New York Times article (Registration required.)
"At Maradi, infants, some near death, and their mothers await aid provided by Doctors Without Borders. Some experts blame primitive farming and health care for the high death rate among children." Michael Kamber/Polaris, for The New York Times
"At sunset Wednesday, in an unmarked grave in a cemetery rimmed by millet fields, the men of this mud-walled village buried Baby Boy Saminou, the latest casualty of the hunger ravaging 3.6 million farmers and herders in this destitute nation.
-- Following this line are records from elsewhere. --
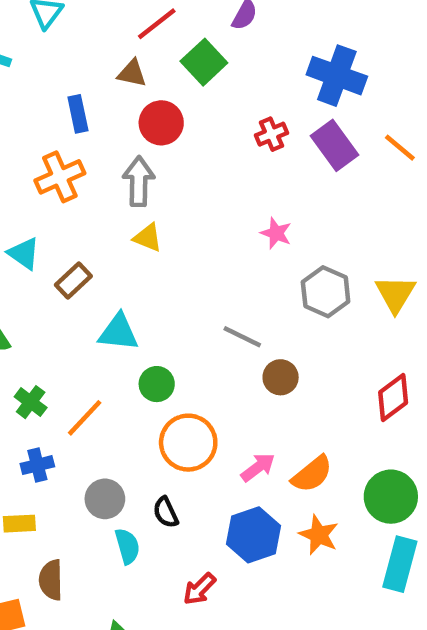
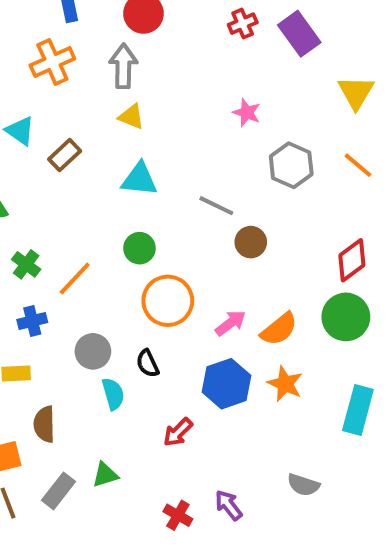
orange line: (400, 148) -> (358, 165), moved
yellow triangle: (395, 294) -> (356, 92), moved
cyan triangle: (118, 332) -> (139, 179), moved
green circle: (391, 497) -> (346, 317), moved

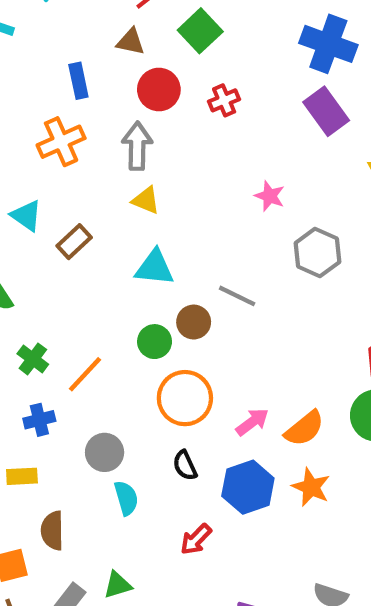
red cross: (243, 24) -> (224, 100), moved
brown circle: (251, 242) -> (194, 322), moved
black semicircle: (148, 363) -> (185, 465), moved

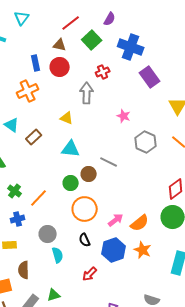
blue cross: (328, 44) -> (131, 47), moved
red circle: (159, 90) -> (60, 67), moved
gray arrow: (137, 146) -> (87, 93), moved

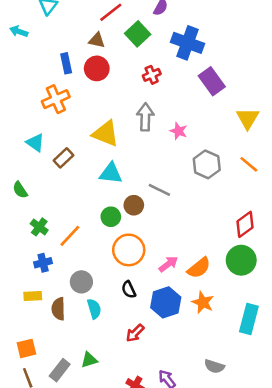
gray arrow: (87, 93) -> (145, 117), moved
yellow triangle: (67, 118) -> (106, 134), size x1.6
brown semicircle: (24, 270) -> (58, 309), moved

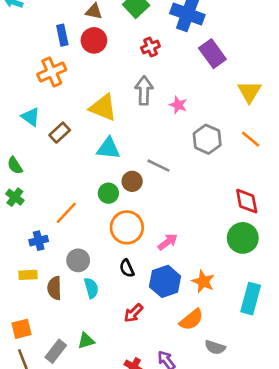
red diamond: (245, 224) -> (247, 201), turned -64
green cross: (39, 227) -> (15, 197), moved
orange semicircle: (199, 268) -> (191, 320), moved

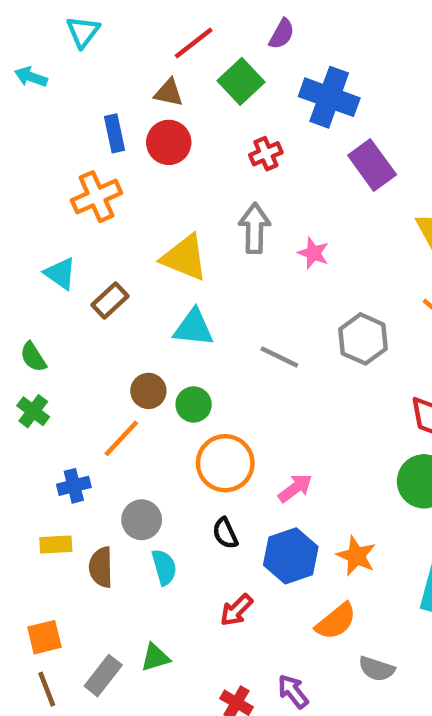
gray hexagon: (207, 139) -> (363, 339), moved
brown circle: (132, 181) -> (148, 391), moved

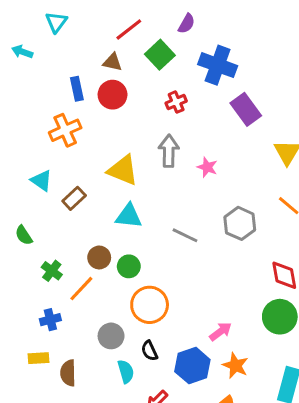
green cross: (33, 411) -> (52, 271), moved
pink arrow: (295, 488) -> (221, 331), moved
gray circle: (142, 520) -> (111, 336), moved
cyan semicircle: (164, 567) -> (126, 371), moved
"After Baby Boy Saminou, 16 months old, died of malnutrition at Maradi, a hospital worker lifted his body from the back of Mariama, his mother. At 16 months, he was little bigger than some newborns, with the matchstick limbs and skeletal ribs of the severely malnourished. He had died three hours earlier in the intensive care unit of a field hospital run by Doctors Without Borders, where 30 others like him still lie with their mothers on metal cots.
"One in five is dying - the result, many say, of a belated response by the outside world to a disaster predicted in detail nine months ago."
This is a terrible story, in the original sense of the word; it should strike terror! It also relates to a fundamental flaw of this blog. Knowledge and understanding are not enough. Indeed, knowing a disaster is in the making, and understanding its magnitude and how it can be prevented are no good at all, unless people actually act to prevent and mitigate that disaster!